Когда-то он пересек Средиземное море на берберской галере, теперь же на добротном крутобоком корабле переплыл Ла-Манш. Ему были знакомы и африканские пески, и парижские мостовые, и вот его изящные копыта ступили на нежную травку английских лужаек.
В Лондоне мистер Кок был завсегдатаем трактира «Сент-Джеймс», модного заведения, где собирались большей частью любители лошадей да игроки на скачках. Держал скаковых лошадей и хозяин заведения Роджер Уильямс.
Мистер Кок и сам был уже не рад своему приобретению. Там, в Париже, он поддался минутному порыву, некой смеси любопытства и желания удивить окружающих.
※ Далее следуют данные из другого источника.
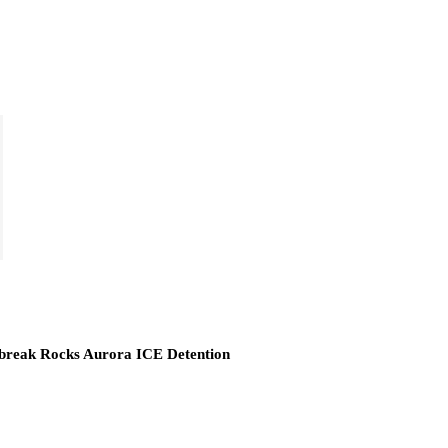
break Rocks Aurora ICE Detention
Конечно, у него появилась в запасе любопытная история, которую с удовольствием слушали знакомые, но вот что делать со сбившей его лошадью, он положительно не знал, а потому перепродал Шама за восемь гиней владельцу трактира. Тот же отправил молодого жеребца попастись какое-то время на свободе.
И вскоре принц пустыни обрел свои первоначальные округлые формы, длинную трепетную гриву, пышный хвост, веером опускающийся до самой земли, прекрасный широкий круп, чеканные мускулы и шелковистую шерсть такой черноты, что на ярком свету она начинала отливать синевой.